No, what struck me as interesting is that Jason Michaels had two similarity scores of former Houston pinch hitters: Thomas "Tank" Howard and third base coach extraordinaire Dave Clark. Unlike those other two, though, J-Mike stuck around here, not settling for just one season in the Houston sun.
He was here forever.
It's not that you can't appreciate what he did. Power off the bench. An extra outfielder here and there. The pinch hit weapon off the bench is a luxury for some teams. Problem is, J-Mike wasn't good enough to get flipped to a really good team and wasn't good enough to play regularly for the Astros. Therefore, he was taking up a spot on this roster that could have gone to a younger player.
When he was signed in 2009, J-Mike was going to a team that was still trying to win while rebuilding. His signing made sense, just like Clark's, and Matt Mieske's and all the other pinch-hitters that Houston signed in their 1997-2005 prime did.

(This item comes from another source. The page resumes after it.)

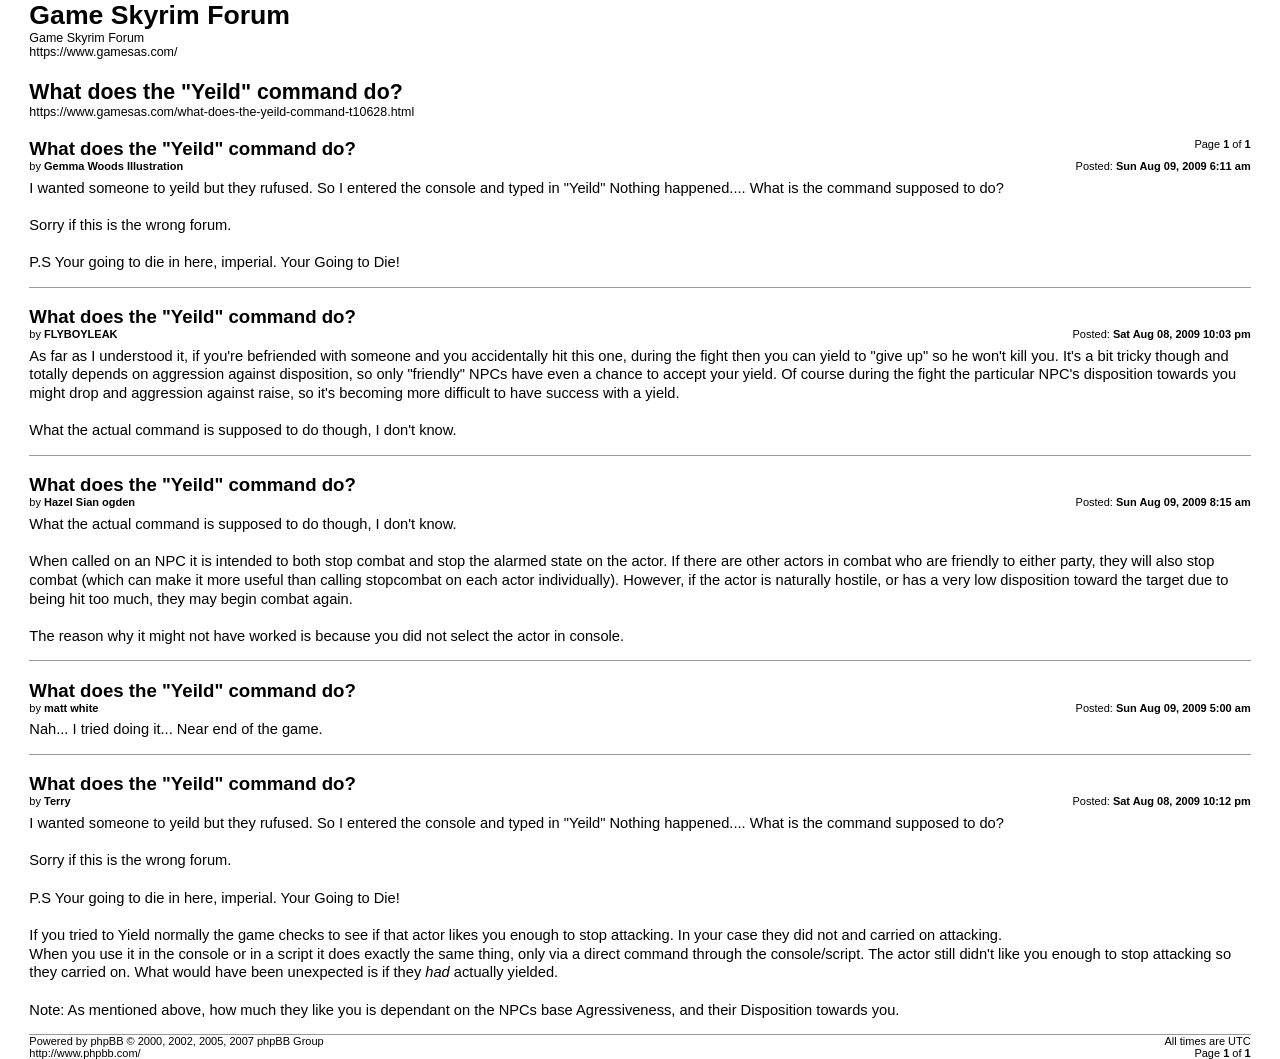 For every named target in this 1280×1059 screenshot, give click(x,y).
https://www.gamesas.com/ (103, 52)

The problem was, Houston was in different circumstances, yet couldn't let go of that archetype player. So, J-Mike hung around, and hung around, and hung around. His final season, he hit .199/.256/.295 in 169 plate appearances. There have only been 20 seasons like that (sub .200 BA, sub .260 OBP, sub .300 SLG with 100 or more PAs) in Houston history. Take out all the backup catchers, and you're left with nine seasons.
Nine guys were that inept with the bat, but four were shortstops, which is somewhat defensible. J-Mike joined the likes of Eric Anthony, Jim Fuller, Carroll Hardy and Lee Thomas in that ignominious group.
At least Michaels had the highest OPS of the group.